“The Irish government should ensure that the economic upturn benefits the most vulnerable groups and should promote equality of Travellers, women and children by removing the barriers that disproportionately hinder them from fully enjoying their rights”, said the Council of Europe Commissioner for Human Rights, Nils Muižnieks, in a report released today based on a visit to the country carried out in November 2016.
The Commissioner welcomes the government’s recent recognition of Travellers’ ethnicity. However, he remains concerned by the very negative impact of a reduction in the State’s support for the Traveller community following the economic crisis in 2008. “The Irish authorities, including at local level, should reinvest in the community and improve access of Travellers and Roma to education, health, housing and employment, as well as to legal remedies in cases of discrimination. They should also provide adequate safeguards against forced evictions”.
The Commissioner calls on the Irish authorities to tackle persistent gender inequalities, including through a review of the constitutional provisions that perpetuate negative stereotypes against women and through long-term measures aimed at overcoming gender bias in the media and education system. Sufficient funds should also be allocated to policy initiatives that could facilitate gender mainstreaming, such as the Public Sector Duty, which requires all public bodies to eliminate discrimination and promote equality. “The Irish government should make significant efforts to bridge gender inequalities, fuelled by entrenched stereotypes and compounded by the impact of austerity measures, which prevent women from fully participating in the political and economic realms”, said the Commissioner.
Furthermore, the Commissioner encourages the Irish authorities to improve the legislation and overall response to domestic violence, including by improving access to emergency safety orders and accommodation for women victims of violence. He also recommends that Ireland ratifies the Council of Europe Convention on Preventing and Combating Violence against Women and Domestic Violence as soon as possible as it “provides a framework and methodology to change social norms and practices that reproduce gender-based violence”.
Additionally, the Commissioner strongly urges the Irish authorities to adopt legislation to remove all impediments to women’s access to safe and legal abortion. In particular, given the crucial role the Eighth Amendment of the Irish Constitution - protecting the right to life of the unborn on an equal basis with the right to life of the pregnant woman – plays in preventing a comprehensive reform of the legal regime governing the termination of pregnancy in Ireland, he strongly hopes that it will be removed soon. “Decriminalising abortion within reasonable gestational limits is essential to women’s equality. At the very minimum, abortion performed to preserve the physical and mental health of women, or in cases of fatal foetal abnormality, rape or incest should be made lawful”. The Commissioner further urges the authorities to ensure that mandatory, comprehensive and non-judgemental sexuality education is taught in all schools in Ireland in order to protect the sexual and reproductive rights of all, including women.

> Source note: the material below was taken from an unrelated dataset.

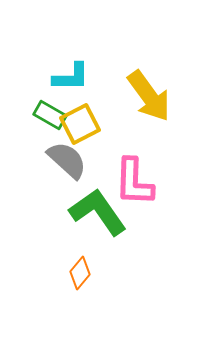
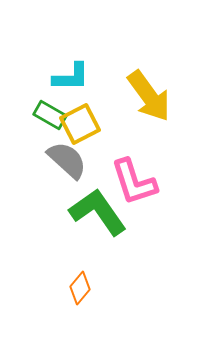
pink L-shape: rotated 20 degrees counterclockwise
orange diamond: moved 15 px down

In a context of growing child poverty, including a significant rise in child homelessness, the Commissioner urges the Irish authorities to reverse the negative impact of austerity measures on children’s access to social protection, education and health. The Commissioner also draws the attention of the authorities to the need to address shortcomings in the protection of the rights of immigrant children flowing from the system of Direct Provision accommodation for asylum seekers and from the lack of avenues allowing undocumented children to secure a legal status.
Stressing the need to promote an inclusive education in a context where the vast majority of state-funded schools are denominational, the Commissioner calls on the Irish authorities to remove the exemption allowing state-funded schools to use a child’s religion as admission criteria and to ensure options for students to opt-out from religious classes. “The system of preferential admission under which denominational schools – constituting 96% of primary schools in Ireland - may give preference or refuse students on the basis of their religion is incompatible with the principle of non-discrimination and works against the need to foster an inclusive education”, said the Commissioner.
Noting that the State has taken a number of measures to address past human rights abuses against women and children in institutions, including women’s homes, schools and healthcare institutions, the Commissioner calls on the Irish authorities to ensure full respect of the applicable international human rights standards when dealing with all such abuses. Devoting specific attention to the past abuses that occurred in the context of the Magdalene Laundries, the Mother and Baby Homes, medical procedures for childbirth in maternities, and sexual abuses in national schools, the Commissioner recalls that all groups of victims of past serious human rights abuse have a right to truth, full support and effective remedies, as well as prompt, independent and thorough investigations into allegations of abuses capable of ensuring accountability.